The Rey de Reyes (English: "King of Kings") is an annual tournament held by Lucha Libre AAA Worldwide (AAA) comparable to WWE’s King of the Ring tournament. For the first six tournaments the format consisted of four-way elimination matches with four qualifiers and a final, but in later tournaments the format changed. The winner is usually either currently one of the top faces or heels of the promotion or a wrestler that AAA is hoping to push to the main event position. The winner is presented with a sword, which some have carried with them for a full year. The event usually also features additional matches not related to the Rey de Reyes tournament.

List of Rey de Reyes

Rey de Reyes event history
The first Rey de Reyes event was held on February 21, 1997 at the Convention Center in Ciudad Madero, Tamaulipas, Mexico. Since then all Rey de Reyes events have been held in March each year. The 13 events have hosted 13 finals, with only one wrestler, La Parka, winning the tournament more than once, in 2001, 2003, 2005, and 2007. Ciudad Madero, Tamaulipas and Naucalpan, Mexico State are tied for most events hosted with five each. Beyond that, only Zapopan, Jalisco has repeated as host of the event. As is tradition with recent major AAA shows, the wrestlers compete inside a hexagonal wrestling ring and not the four sided ring the promotion uses for regular television events and House shows.

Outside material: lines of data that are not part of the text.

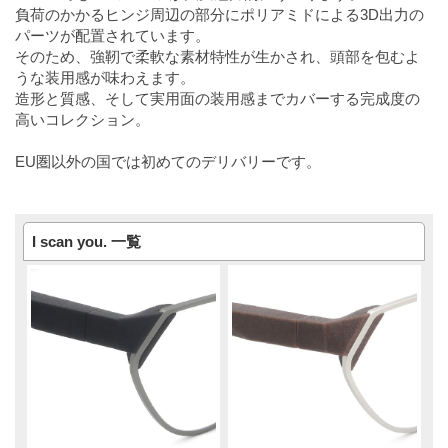
負荷のかかるヒンジ周辺の部分にポリアミドによる3D出力の
パーツが配置されています。
そのため、強靭で柔軟な素材特性が生かされ、頭部を包むよ
うな装用感が味わえます。
造形と質感、そして実用面の装用感までカバーする完成度の
高いコレクション。
EU圏以外の国では初めてのデリバリーです。
I scan you. 一覧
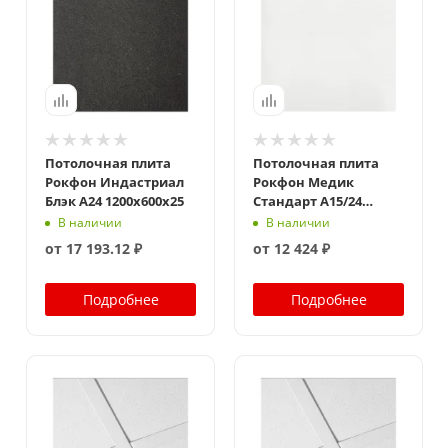
Потолочная плита
Потолочная плита
Рокфон Индастриал
Рокфон Медик
Блэк A24 1200x600x25
Стандарт A15/24
600x600x12
В наличии
В наличии
от
17 193.12 ₽
от
12 424 ₽
Подробнее
Подробнее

As of 2011 Rey de Reyes has seen six Luchas de Apuesta, or bet fights. A wrestler has been unmasked once, and five times a wrestler or wrestlers have had their hair shaved off as a result of losing the Apuesta match. The event has hosted eight championship matches, with four championships changing hands on the show, including the finals of the tournament to crown the first ever AAA World Tag Team Champions.